On Mon, Sep 10, 2018 at 10:45 AM, Michel Dänzer <mic...@daenzer.net> wrote:
> On 2018-09-07 9:01 p.m., Marek Olšák wrote:
>> On Fri, Sep 7, 2018 at 11:04 AM, Michel Dänzer <mic...@daenzer.net> wrote:
>>> On 2018-09-07 4:31 p.m., Marek Olšák wrote:
>>>> On Fri, Sep 7, 2018, 4:34 AM Michel Dänzer <mic...@daenzer.net> wrote:
>>>>> On 2018-09-06 10:56 p.m., Axel Davy wrote:
>>>>>
>>>>>> I fear if we begin to do the work manually, there won't be interest to
>>>>>> do that in the kernel,
>>>>>> and thus all applications will need to include such core pinning code to
>>>>>> have good performance when
>>>>>> multithreaded.
>>>>>
>>>>> I'm also a bit worried that this solution could result in multiple
>>>>> processes contending for the same set of CPU cores, while other cores
>>>>> might be underused, which could result in worse overall system 
>>>>> performance.
>>>>
>>>> Any suggestion how to choose the ccx such that processes end up on a
>>>> different one?
>>>
>>> One thing you could do is use a random initial offset.

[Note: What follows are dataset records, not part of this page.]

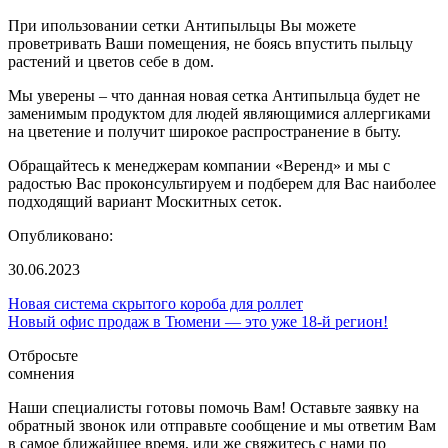
При ипользовании сетки Антипыльцы Вы можете
проветривать Ваши помещения, не боясь впустить пыльцу
растений и цветов себе в дом.
Мы уверены – что данная новая сетка Антипыльца будет не
заменимым продуктом для людей являющимися аллергиками
на цветение и получит широкое распространение в быту.
Обращайтесь к менеджерам компании «Веренд» и мы с
радостью Вас проконсультируем и подберем для Вас наиболее
подходящий вариант Москитных сеток.
Опубликовано:
30.06.2023
Новая система скрытого короба для роллет
Новый офис продаж в Тюмени — это уже 18-й регион!
Отбросьте
сомнения
Наши специалисты готовы помочь Вам! Оставьте заявку на
обратный звонок или отправьте сообщение и мы ответим Вам
в самое ближайшее время, или же свяжитесь с нами по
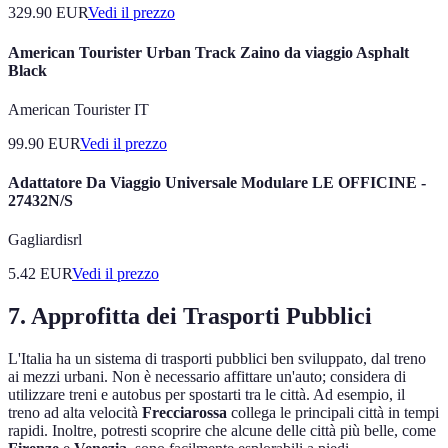
329.90
EUR
Vedi il prezzo
American Tourister Urban Track Zaino da viaggio Asphalt
Black
American Tourister IT
99.90
EUR
Vedi il prezzo
Adattatore Da Viaggio Universale Modulare LE OFFICINE -
27432N/S
Gagliardisrl
5.42
EUR
Vedi il prezzo
7. Approfitta dei Trasporti Pubblici
L'Italia ha un sistema di trasporti pubblici ben sviluppato, dal treno
ai mezzi urbani. Non è necessario affittare un'auto; considera di
utilizzare treni e autobus per spostarti tra le città. Ad esempio, il
treno ad alta velocità
Frecciarossa
collega le principali città in tempi
rapidi. Inoltre, potresti scoprire che alcune delle città più belle, come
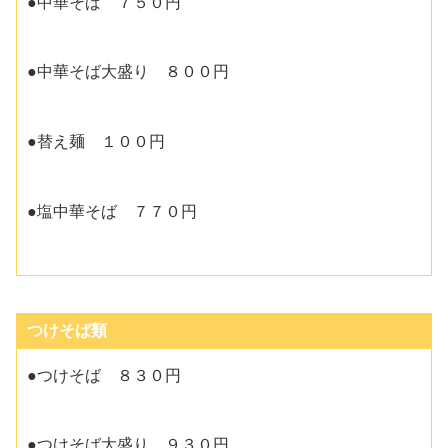
●中華そば ７５０円
●中華そば大盛り ８００円
●替え麺 １００円
●塩中華そば ７７０円
つけそば類
●つけそば ８３０円
●つけそば大盛り ９３０円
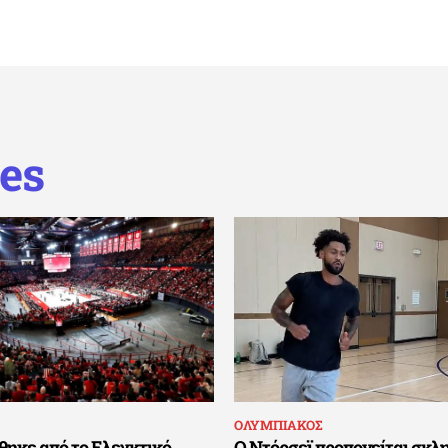
es
ΟΛΥΜΠΙΑΚΟΣ
ηκε από το Ελεγκτικό
Ο Ντόρσεϊ προπονείται σκλη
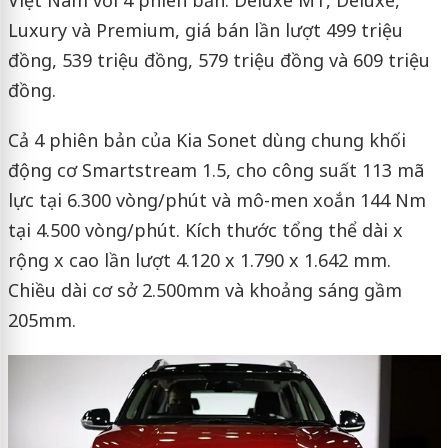
Việt Nam với 4 phiên bản: Deluxe MT, Deluxe,
Luxury và Premium, giá bán lần lượt 499 triệu
đồng, 539 triệu đồng, 579 triệu đồng và 609 triệu
đồng.
Cả 4 phiên bản của Kia Sonet dùng chung khối
động cơ Smartstream 1.5, cho công suất 113 mã
lực tại 6.300 vòng/phút và mô-men xoắn 144 Nm
tại 4.500 vòng/phút. Kích thước tổng thể dài x
rộng x cao lần lượt 4.120 x 1.790 x 1.642 mm.
Chiều dài cơ sở 2.500mm và khoảng sáng gầm
205mm.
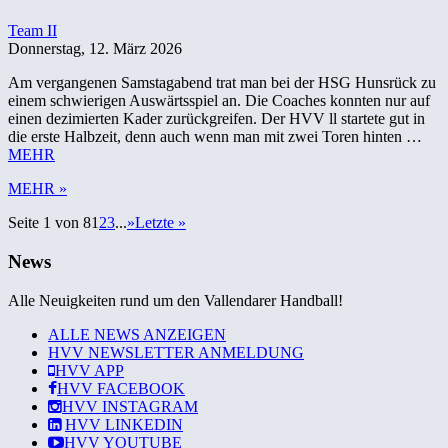
Team II
Donnerstag, 12. März 2026
Am vergangenen Samstagabend trat man bei der HSG Hunsrück zu
einem schwierigen Auswärtsspiel an. Die Coaches konnten nur auf
einen dezimierten Kader zurückgreifen. Der HVV ll startete gut in
die erste Halbzeit, denn auch wenn man mit zwei Toren hinten …
MEHR
MEHR »
Seite 1 von 8
1
2
3
...
»
Letzte »
News
Alle Neuigkeiten rund um den Vallendarer Handball!
ALLE NEWS ANZEIGEN
HVV NEWSLETTER ANMELDUNG
HVV
APP
HVV
FACEBOOK
HVV
INSTAGRAM
HVV
LINKEDIN
HVV
YOUTUBE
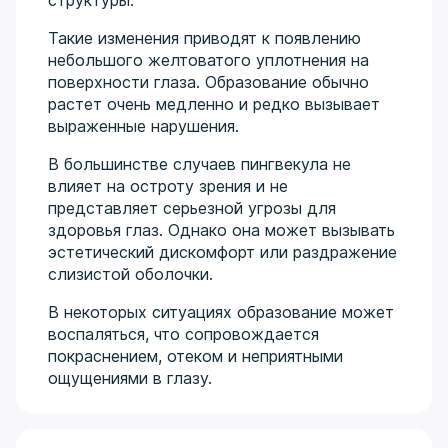
Такие изменения приводят к появлению
небольшого желтоватого уплотнения на
поверхности глаза. Образование обычно
растет очень медленно и редко вызывает
выраженные нарушения.
В большинстве случаев пингвекула не
влияет на остроту зрения и не
представляет серьезной угрозы для
здоровья глаз. Однако она может вызывать
эстетический дискомфорт или раздражение
слизистой оболочки.
В некоторых ситуациях образование может
воспаляться, что сопровождается
покраснением, отеком и неприятными
ощущениями в глазу.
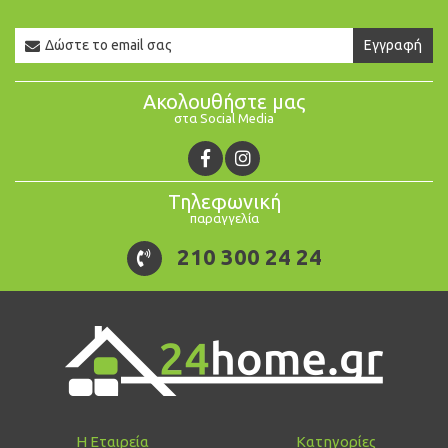
Newsletter
Εγγραφή
Email
Ακολουθήστε μας
στα Social Media
Τηλεφωνική
παραγγελία
210 300 24 24
Η Εταιρεία
Κατηγορίες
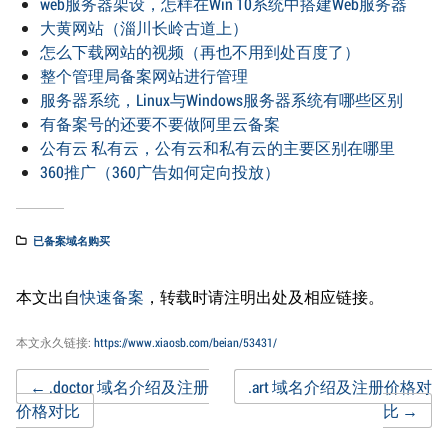
web服务器架设，怎样在Win 10系统中搭建Web服务器
大黄网站（淄川长岭古道上）
怎么下载网站的视频（再也不用到处百度了）
整个管理局备案网站进行管理
服务器系统，Linux与Windows服务器系统有哪些区别
有备案号的还要不要做阿里云备案
公有云 私有云，公有云和私有云的主要区别在哪里
360推广（360广告如何定向投放）
已备案域名购买
本文出自
快速备案
，转载时请注明出处及相应链接。
本文永久链接:
https://www.xiaosb.com/beian/53431/
Post
←
.doctor 域名介绍及注册
.art 域名介绍及注册价格对
价格对比
比
→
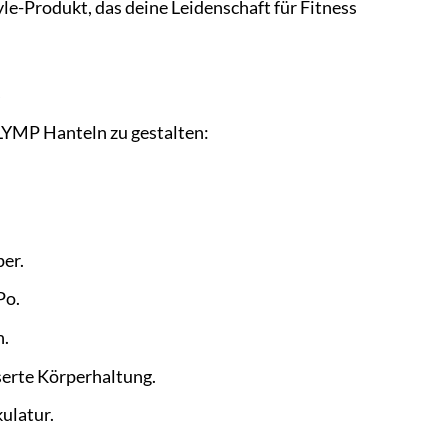
le-Produkt, das deine Leidenschaft für Fitness
t
OLYMP Hanteln zu gestalten:
per.
Po.
n.
serte Körperhaltung.
ulatur.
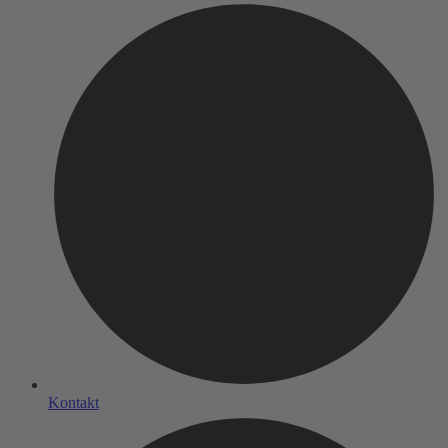
Kontakt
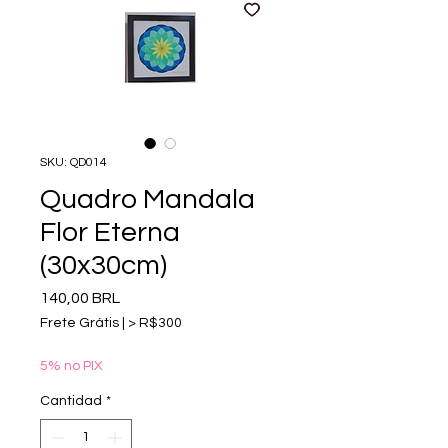
SKU: QD014
Quadro Mandala
Flor Eterna
(30x30cm)
Precio
140,00 BRL
Frete Grátis | > R$300
5% no PIX
Cantidad
*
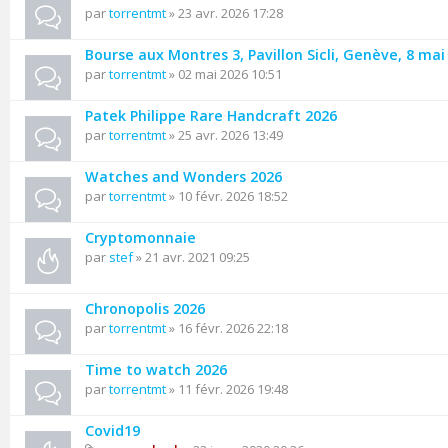
par
torrentmt
» 23 avr. 2026 17:28
Bourse aux Montres 3, Pavillon Sicli, Genève, 8 mai
par
torrentmt
» 02 mai 2026 10:51
Patek Philippe Rare Handcraft 2026
par
torrentmt
» 25 avr. 2026 13:49
Watches and Wonders 2026
par
torrentmt
» 10 févr. 2026 18:52
Cryptomonnaie
par
stef
» 21 avr. 2021 09:25
Chronopolis 2026
par
torrentmt
» 16 févr. 2026 22:18
Time to watch 2026
par
torrentmt
» 11 févr. 2026 19:48
Covid19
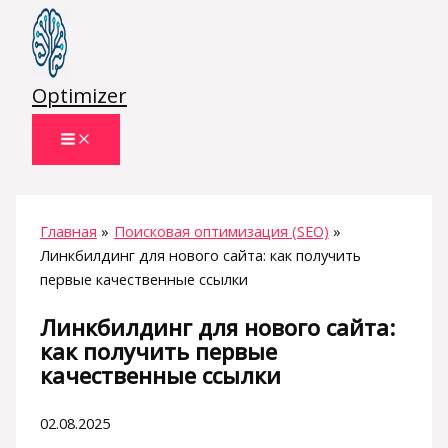
Перейти
к
содержимому
Optimizer
Главная
Поисковая оптимизация (SEO)
Линкбилдинг для нового сайта: как получить
первые качественные ссылки
Линкбилдинг для нового сайта:
как получить первые
качественные ссылки
02.08.2025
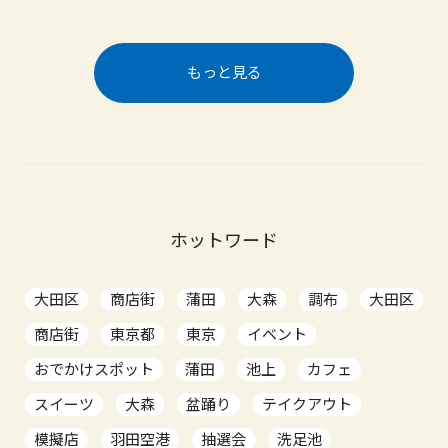
もっと見る
ホットワード
大田区
商店街
蒲田
大森
調布
大田区
商店街
東京都
東京
イベント
おでかけスポット
蒲田
池上
カフェ
スイーツ
大森
盆踊り
テイクアウト
模擬店
羽田空港
抽選会
洗足池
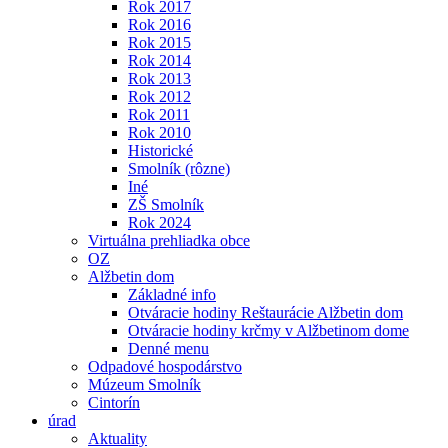
Rok 2017
Rok 2016
Rok 2015
Rok 2014
Rok 2013
Rok 2012
Rok 2011
Rok 2010
Historické
Smolník (rôzne)
Iné
ZŠ Smolník
Rok 2024
Virtuálna prehliadka obce
OZ
Alžbetin dom
Základné info
Otváracie hodiny Reštaurácie Alžbetin dom
Otváracie hodiny krčmy v Alžbetinom dome
Denné menu
Odpadové hospodárstvo
Múzeum Smolník
Cintorín
úrad
Aktuality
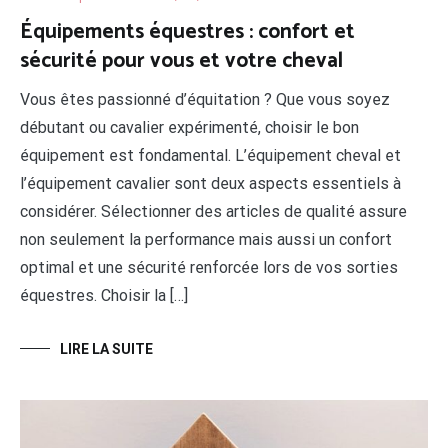
Équipements équestres : confort et
sécurité pour vous et votre cheval
Vous êtes passionné d’équitation ? Que vous soyez
débutant ou cavalier expérimenté, choisir le bon
équipement est fondamental. L’équipement cheval et
l’équipement cavalier sont deux aspects essentiels à
considérer. Sélectionner des articles de qualité assure
non seulement la performance mais aussi un confort
optimal et une sécurité renforcée lors de vos sorties
équestres. Choisir la […]
LIRE LA SUITE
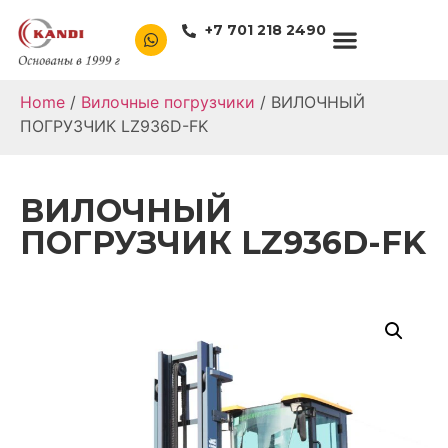
+7 701 218 2490
Home
/
Вилочные погрузчики
/ ВИЛОЧНЫЙ
ПОГРУЗЧИК LZ936D-FK
ВИЛОЧНЫЙ
ПОГРУЗЧИК LZ936D-FK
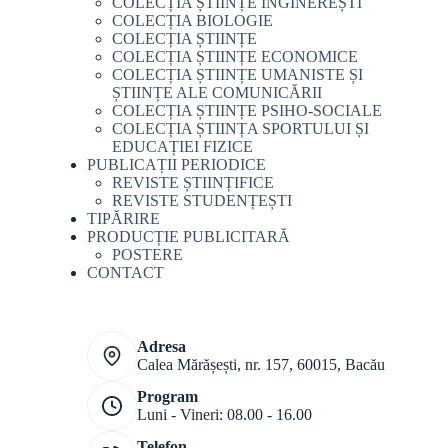
COLECȚIA ȘTIINȚE INGINEREȘTI
COLECȚIA BIOLOGIE
COLECȚIA ȘTIINȚE
COLECȚIA ȘTIINȚE ECONOMICE
COLECȚIA ȘTIINȚE UMANISTE ȘI
ȘTIINȚE ALE COMUNICĂRII
COLECȚIA ȘTIINȚE PSIHO-SOCIALE
COLECȚIA ȘTIINȚA SPORTULUI ȘI
EDUCAȚIEI FIZICE
PUBLICAȚII PERIODICE
REVISTE ȘTIINȚIFICE
REVISTE STUDENȚEȘTI
TIPĂRIRE
PRODUCȚIE PUBLICITARĂ
POSTERE
CONTACT
Adresa
Calea Mărășești, nr. 157, 60015, Bacău
Program
Luni - Vineri: 08.00 - 16.00
Telefon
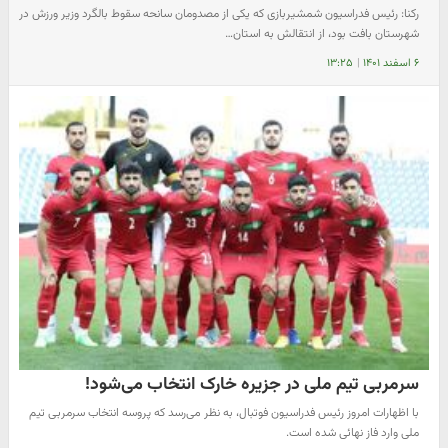
رکنا: رئیس فدراسیون شمشیربازی که یکی از مصدومان سانحه سقوط بالگرد وزیر ورزش در
شهرستان بافت بود، از انتقالش به استان…
۶ اسفند ۱۴۰۱
|
۱۳:۲۵
سرمربی تیم ملی در جزیره خارک انتخاب می‌شود!
با اظهارات امروز رئیس فدراسیون فوتبال، به نظر می‌رسد که پروسه انتخاب سرمربی تیم
ملی وارد فاز نهائی شده است.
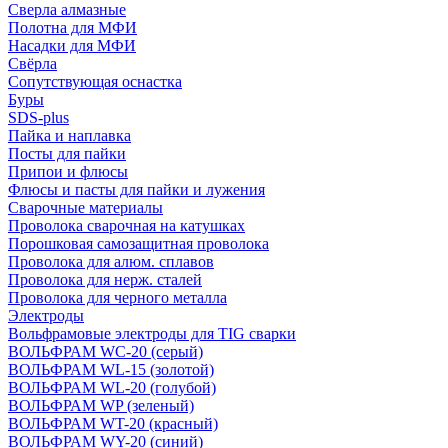
Сверла алмазные
Полотна для МФИ
Насадки для МФИ
Свёрла
Сопутствующая оснастка
Буры
SDS-plus
Пайка и наплавка
Посты для пайки
Припои и флюсы
Флюсы и пасты для пайки и лужения
Сварочные материалы
Проволока сварочная на катушках
Порошковая самозащитная проволока
Проволока для алюм. сплавов
Проволока для нерж. сталей
Проволока для черного металла
Электроды
Вольфрамовые электроды для TIG сварки
ВОЛЬФРАМ WC-20 (серый)
ВОЛЬФРАМ WL-15 (золотой)
ВОЛЬФРАМ WL-20 (голубой)
ВОЛЬФРАМ WP (зеленый)
ВОЛЬФРАМ WT-20 (красный)
ВОЛЬФРАМ WY-20 (синий)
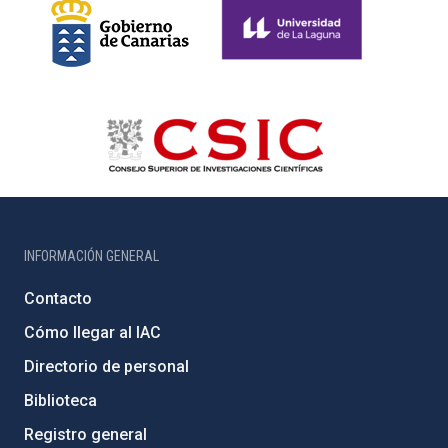
INFORMACIÓN GENERAL
Contacto
Cómo llegar al IAC
Directorio de personal
Biblioteca
Registro general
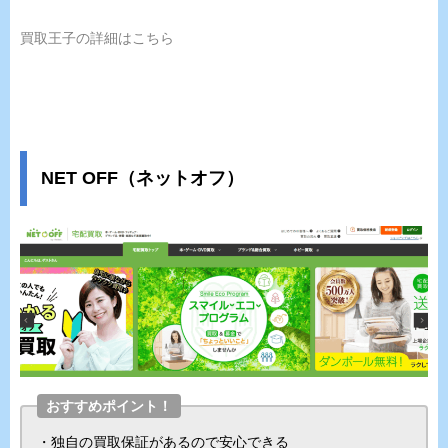
買取王子の詳細はこちら
NET OFF（ネットオフ）
おすすめポイント！
・独自の買取保証があるので安心できる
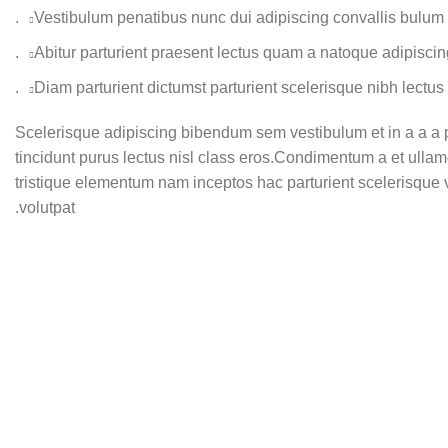
Vestibulum penatibus nunc dui adipiscing convallis bulum 
Abitur parturient praesent lectus quam a natoque adipiscin
Diam parturient dictumst parturient scelerisque nibh lectus.
Scelerisque adipiscing bibendum sem vestibulum et in a a a p
tincidunt purus lectus nisl class eros.Condimentum a et ulla
tristique elementum nam inceptos hac parturient scelerisque v
volutpat.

That should at
>>> least avoid e.g. most applications using the same toolkit (which may do
>>> OpenGL calls, even if the application itself doesn't) choosing the same one.
>>
>> I'll update the helper function to choose the initial CCX with
>> (os_time_get_nano() % num_L3_caches). That should be random.
>
> Why not use an RNG API for getting a random number?

It depends on apps calling srand.

>
>
>>> In the worst case, all processes using OpenGL (or at least their OpenGL
>>> related threads, but that usually includes the main thread) could end up
>>> restricted to the same 4 cores, leaving up to 28 cores underused.
>>
>> 4C/4T used to be a standard and certainly enough for gaming. 4C/8T
>> used to be luxury before Ryzen, which is now the CCX. We should be
>> fine with 4 cores.
>
> Sounds like "640K of memory ought to be enough for anybody"...
>
>
> Anyway, per reports on IRC, the core pinning can hurt even individual
> applications, e.g. blender. I like your idea of a driconf option, but it
> should be disabled by default, and only enabled for apps where it's
> known safe and beneficial in practice.

Before we do anything, we can be discuss it with Blender developers or
we can add drirc entry for Blender.

I don't think we have any other option. Disabling the optimization
would make Mesa multithreading slower than singlethreading.